UV-Visible Imaging and Natural Emission Spectroscopy of Premixed Combustion in High Swirl Multi-Jets Compression Ignition Engine Fuelled with Diesel-Gasoline Blend 2012-01-1723

One promising approach to reduce pollutants from compression ignition engines is the Partially-Premixed- Combustion in which engine out emissions can be reduced by promoting mixing of fuel and air prior to auto-ignition. A great interest for a premixed combustion regime is the investigation on fuels with different reactivity by blending diesel with lower cetane number and higher volatility fuels. In fact, fuels more resistant to auto-ignition give longer ignition delay that may enhance the fuel/air mixing prior to combustion.
During the ignition delay period, the fuel spray atomizes into small droplets, vaporizes and mixes with air. As the piston moves towards TDC, as soon as the mixture temperature reaches the ignition point, instantaneously some pre-mixed amount of fuel and air ignites. The balance of fuel that does not burn in premixed combustion is consumed in the rate-controlled combustion phase, also known as diffusion combustion. Fuel composition, charge dilution, injection pressure as well as injection timing are the main factors that influence combustion and emission formation in the compression ignition engine.
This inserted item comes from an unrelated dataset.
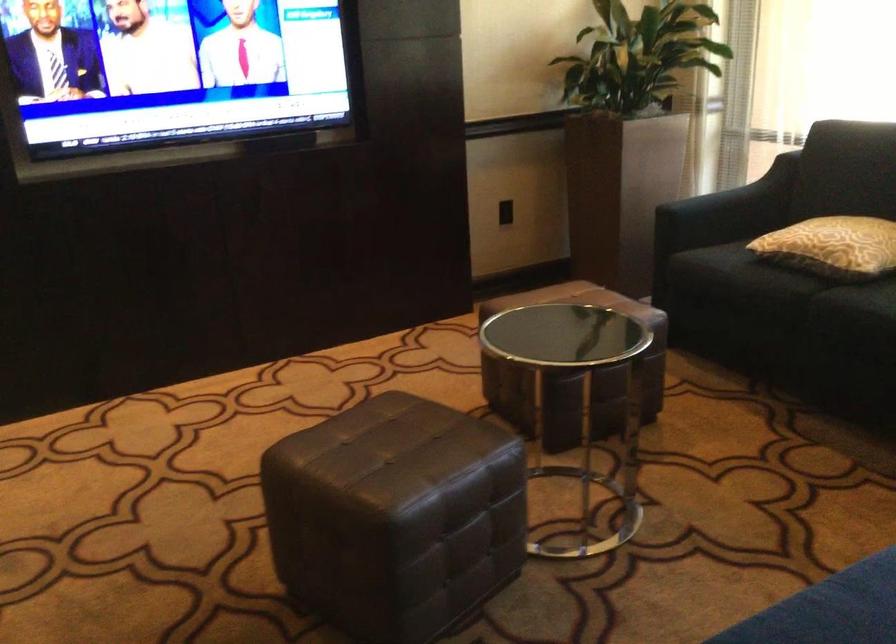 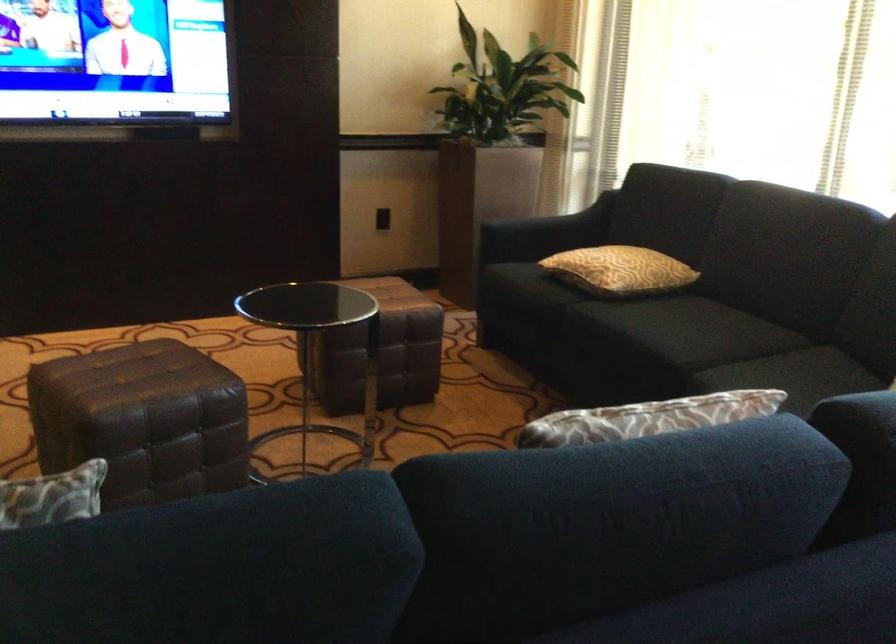 The images are taken continuously from a first-person perspective. In which direction are you moving?

The movement direction of the cameraman is right, backward.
In order to evaluate the effects of these factors on in-cylinder spray combustion and soot formation, UV-visible digital imaging and natural emission spectroscopy were applied in a single cylinder high swirl compression ignition engine. The test engine was optical accessible and equipped with a common rail multi-jets injection system. Combustion tests were carried out using commercial diesel and a blend of 80% diesel with 20% gasoline by volume (G20). The cetane number lower than pure diesel fuel of this blend produced longer ignition delay for enhanced in-cylinder fuel/air mixing. Two injection pressures (70 and 140 MPa), several injection timings at two EGR rates were tested.
UV-visible emission spectroscopy was used for detecting the chemical markers of combustion process. Chemiluminescence signals, due to OH, HCO, CO and CO2 emission bands, were identified. OH emission was correlated to NO measured at the engine exhaust. The soot spectral feature in the visible wavelength range was correlated to soot engine out emissions.